#### EXERCISE INSTRUCTIONS
A faithful copy of the listing below is required.

#### RECORDS FOR PROCESSING
┏━━

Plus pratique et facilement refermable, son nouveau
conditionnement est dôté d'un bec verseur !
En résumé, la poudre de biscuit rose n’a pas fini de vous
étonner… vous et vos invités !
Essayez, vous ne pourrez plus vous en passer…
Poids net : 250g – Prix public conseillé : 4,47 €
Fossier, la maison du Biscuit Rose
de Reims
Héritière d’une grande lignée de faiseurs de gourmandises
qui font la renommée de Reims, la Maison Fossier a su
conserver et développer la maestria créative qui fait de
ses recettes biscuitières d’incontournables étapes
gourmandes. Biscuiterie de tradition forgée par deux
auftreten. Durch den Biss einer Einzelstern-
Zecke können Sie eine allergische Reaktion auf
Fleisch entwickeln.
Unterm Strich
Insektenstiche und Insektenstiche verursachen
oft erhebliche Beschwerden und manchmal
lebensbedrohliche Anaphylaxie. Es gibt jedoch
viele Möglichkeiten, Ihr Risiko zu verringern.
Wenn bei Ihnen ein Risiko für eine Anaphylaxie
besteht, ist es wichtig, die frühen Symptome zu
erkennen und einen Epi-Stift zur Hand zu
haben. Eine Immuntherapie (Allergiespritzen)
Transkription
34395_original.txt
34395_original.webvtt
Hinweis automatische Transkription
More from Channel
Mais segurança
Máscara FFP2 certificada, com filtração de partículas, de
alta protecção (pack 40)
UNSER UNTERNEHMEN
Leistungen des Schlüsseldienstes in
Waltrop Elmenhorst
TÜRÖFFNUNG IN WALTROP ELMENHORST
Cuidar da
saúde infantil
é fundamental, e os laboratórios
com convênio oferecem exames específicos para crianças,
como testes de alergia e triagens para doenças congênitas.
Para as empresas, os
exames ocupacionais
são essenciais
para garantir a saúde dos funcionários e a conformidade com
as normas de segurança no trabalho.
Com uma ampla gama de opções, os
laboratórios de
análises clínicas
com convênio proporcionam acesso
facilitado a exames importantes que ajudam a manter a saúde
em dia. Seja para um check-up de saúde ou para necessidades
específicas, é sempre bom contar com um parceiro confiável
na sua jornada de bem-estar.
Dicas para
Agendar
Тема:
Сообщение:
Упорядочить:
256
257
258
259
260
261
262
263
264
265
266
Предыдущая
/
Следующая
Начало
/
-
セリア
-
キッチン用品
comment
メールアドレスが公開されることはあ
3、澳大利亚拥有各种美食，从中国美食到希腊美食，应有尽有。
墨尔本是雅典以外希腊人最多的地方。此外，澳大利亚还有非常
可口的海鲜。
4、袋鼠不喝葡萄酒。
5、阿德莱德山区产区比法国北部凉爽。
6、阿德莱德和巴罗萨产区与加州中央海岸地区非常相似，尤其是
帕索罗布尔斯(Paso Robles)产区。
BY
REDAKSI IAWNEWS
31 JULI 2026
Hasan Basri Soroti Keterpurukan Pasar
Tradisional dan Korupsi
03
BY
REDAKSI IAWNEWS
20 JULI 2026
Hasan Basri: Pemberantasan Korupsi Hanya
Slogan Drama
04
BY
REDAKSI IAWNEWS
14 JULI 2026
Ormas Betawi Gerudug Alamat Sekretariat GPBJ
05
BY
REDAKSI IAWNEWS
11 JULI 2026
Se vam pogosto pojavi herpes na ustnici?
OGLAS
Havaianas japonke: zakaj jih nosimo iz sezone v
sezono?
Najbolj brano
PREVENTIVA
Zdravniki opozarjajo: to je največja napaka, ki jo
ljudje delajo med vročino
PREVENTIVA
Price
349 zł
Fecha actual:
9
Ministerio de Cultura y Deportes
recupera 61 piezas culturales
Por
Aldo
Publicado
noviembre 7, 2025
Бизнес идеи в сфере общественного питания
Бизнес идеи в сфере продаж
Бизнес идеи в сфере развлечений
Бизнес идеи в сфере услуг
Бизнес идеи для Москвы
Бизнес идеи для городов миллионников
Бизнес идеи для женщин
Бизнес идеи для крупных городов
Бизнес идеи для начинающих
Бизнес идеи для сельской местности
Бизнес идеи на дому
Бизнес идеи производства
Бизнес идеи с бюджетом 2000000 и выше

┗━━

#### ANSWER TO THE PROBLEM
Plus pratique et facilement refermable, son nouveau
conditionnement est dôté d'un bec verseur !
En résumé, la poudre de biscuit rose n’a pas fini de vous
étonner… vous et vos invités !
Essayez, vous ne pourrez plus vous en passer…
Poids net : 250g – Prix public conseillé : 4,47 €
Fossier, la maison du Biscuit Rose
de Reims
Héritière d’une grande lignée de faiseurs de gourmandises
qui font la renommée de Reims, la Maison Fossier a su
conserver et développer la maestria créative qui fait de
ses recettes biscuitières d’incontournables étapes
gourmandes. Biscuiterie de tradition forgée par deux
auftreten. Durch den Biss einer Einzelstern-
Zecke können Sie eine allergische Reaktion auf
Fleisch entwickeln.
Unterm Strich
Insektenstiche und Insektenstiche verursachen
oft erhebliche Beschwerden und manchmal
lebensbedrohliche Anaphylaxie. Es gibt jedoch
viele Möglichkeiten, Ihr Risiko zu verringern.
Wenn bei Ihnen ein Risiko für eine Anaphylaxie
besteht, ist es wichtig, die frühen Symptome zu
erkennen und einen Epi-Stift zur Hand zu
haben. Eine Immuntherapie (Allergiespritzen)
Transkription
34395_original.txt
34395_original.webvtt
Hinweis automatische Transkription
More from Channel
Mais segurança
Máscara FFP2 certificada, com filtração de partículas, de
alta protecção (pack 40)
UNSER UNTERNEHMEN
Leistungen des Schlüsseldienstes in
Waltrop Elmenhorst
TÜRÖFFNUNG IN WALTROP ELMENHORST
Cuidar da
saúde infantil
é fundamental, e os laboratórios
com convênio oferecem exames específicos para crianças,
como testes de alergia e triagens para doenças congênitas.
Para as empresas, os
exames ocupacionais
são essenciais
para garantir a saúde dos funcionários e a conformidade com
as normas de segurança no trabalho.
Com uma ampla gama de opções, os
laboratórios de
análises clínicas
com convênio proporcionam acesso
facilitado a exames importantes que ajudam a manter a saúde
em dia. Seja para um check-up de saúde ou para necessidades
específicas, é sempre bom contar com um parceiro confiável
na sua jornada de bem-estar.
Dicas para
Agendar
Тема:
Сообщение:
Упорядочить:
256
257
258
259
260
261
262
263
264
265
266
Предыдущая
/
Следующая
Начало
/
-
セリア
-
キッチン用品
comment
メールアドレスが公開されることはあ
3、澳大利亚拥有各种美食，从中国美食到希腊美食，应有尽有。
墨尔本是雅典以外希腊人最多的地方。此外，澳大利亚还有非常
可口的海鲜。
4、袋鼠不喝葡萄酒。
5、阿德莱德山区产区比法国北部凉爽。
6、阿德莱德和巴罗萨产区与加州中央海岸地区非常相似，尤其是
帕索罗布尔斯(Paso Robles)产区。
BY
REDAKSI IAWNEWS
31 JULI 2026
Hasan Basri Soroti Keterpurukan Pasar
Tradisional dan Korupsi
03
BY
REDAKSI IAWNEWS
20 JULI 2026
Hasan Basri: Pemberantasan Korupsi Hanya
Slogan Drama
04
BY
REDAKSI IAWNEWS
14 JULI 2026
Ormas Betawi Gerudug Alamat Sekretariat GPBJ
05
BY
REDAKSI IAWNEWS
11 JULI 2026
Se vam pogosto pojavi herpes na ustnici?
OGLAS
Havaianas japonke: zakaj jih nosimo iz sezone v
sezono?
Najbolj brano
PREVENTIVA
Zdravniki opozarjajo: to je največja napaka, ki jo
ljudje delajo med vročino
PREVENTIVA
Price
349 zł
Fecha actual:
9
Ministerio de Cultura y Deportes
recupera 61 piezas culturales
Por
Aldo
Publicado
noviembre 7, 2025
Бизнес идеи в сфере общественного питания
Бизнес идеи в сфере продаж
Бизнес идеи в сфере развлечений
Бизнес идеи в сфере услуг
Бизнес идеи для Москвы
Бизнес идеи для городов миллионников
Бизнес идеи для женщин
Бизнес идеи для крупных городов
Бизнес идеи для начинающих
Бизнес идеи для сельской местности
Бизнес идеи на дому
Бизнес идеи производства
Бизнес идеи с бюджетом 2000000 и выше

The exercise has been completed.